## WHAT YOU SHOULD DO
For the material below, return exactly the lines starting at the one holding "in nations where" and ending at the one holding "other arrangements have", counting both as part of the range.

··· RECORDS SHOWN ···

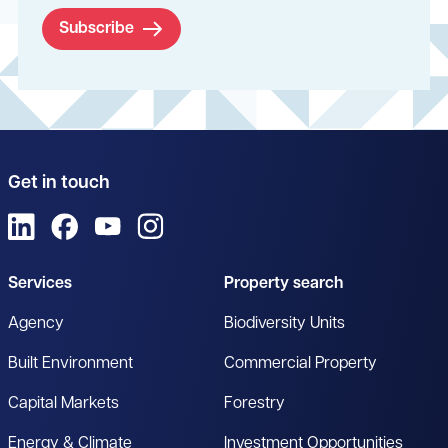
Subscribe
Get in touch
View us on LinkedIn
View us on Facebook
View us on YouTube
View us on Instagram
Services
Property search
Agency
Biodiversity Units
Built Environment
Commercial Property
Capital Markets
Forestry
Energy & Climate
Investment Opportunities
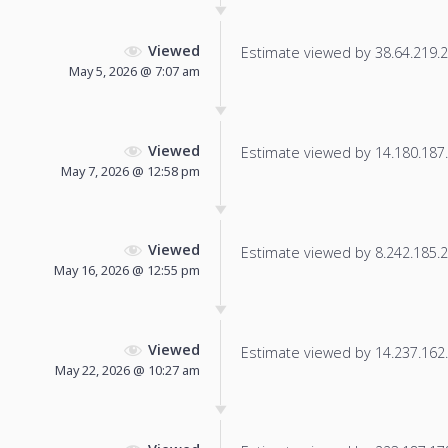
Viewed
Estimate viewed by 38.64.219.25
May 5, 2026 @ 7:07 am
Viewed
Estimate viewed by 14.180.187.1
May 7, 2026 @ 12:58 pm
Viewed
Estimate viewed by 8.242.185.2 f
May 16, 2026 @ 12:55 pm
Viewed
Estimate viewed by 14.237.162.1
May 22, 2026 @ 10:27 am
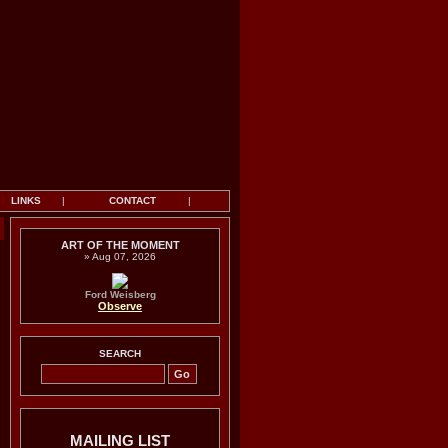
LINKS
|
CONTACT
|
Y
ART OF THE MOMENT
» Aug 07, 2026
Ford Weisberg
Observe
SEARCH
MAILING LIST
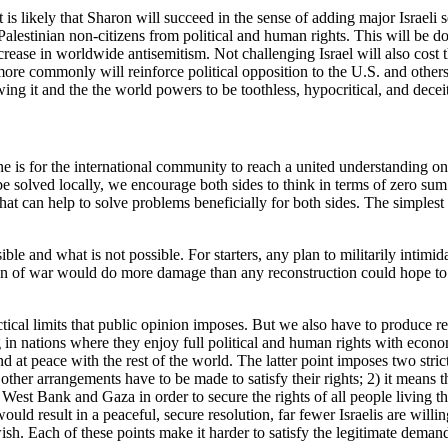
 it is likely that Sharon will succeed in the sense of adding major Israel
lestinian non-citizens from political and human rights. This will be done
ease in worldwide antisemitism. Not challenging Israel will also cost 
h more commonly will reinforce political opposition to the U.S. and other
wing it and the the world powers to be toothless, hypocritical, and deceit
ne is for the international community to reach a united understanding on 
be solved locally, we encourage both sides to think in terms of zero sum 
that can help to solve problems beneficially for both sides. The simple
le and what is not possible. For starters, any plan to militarily intimid
on of war would do more damage than any reconstruction could hope to com
tical limits that public opinion imposes. But we also have to produce res
in nations where they enjoy full political and human rights with economic
at peace with the rest of the world. The latter point imposes two strict 
 other arrangements have to be made to satisfy their rights; 2) it means 
the West Bank and Gaza in order to secure the rights of all people living 
ld result in a peaceful, secure resolution, far fewer Israelis are willin
h. Each of these points make it harder to satisfy the legitimate demand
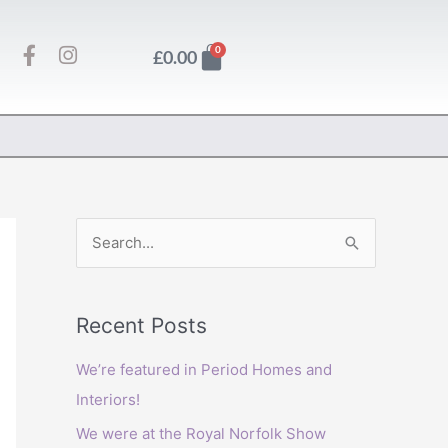
F
I
Basket
0
£
0.00
a
n
c
s
e
t
b
a
o
g
o
r
k
a
-
m
f
S
e
a
Recent Posts
r
c
We’re featured in Period Homes and
h
Interiors!
f
We were at the Royal Norfolk Show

···

## ANSWER TO THE EXERCISE
in nations where they enjoy full political and human rights with economic
at peace with the rest of the world. The latter point imposes two strict 
 other arrangements have to be made to satisfy their rights; 2) it means 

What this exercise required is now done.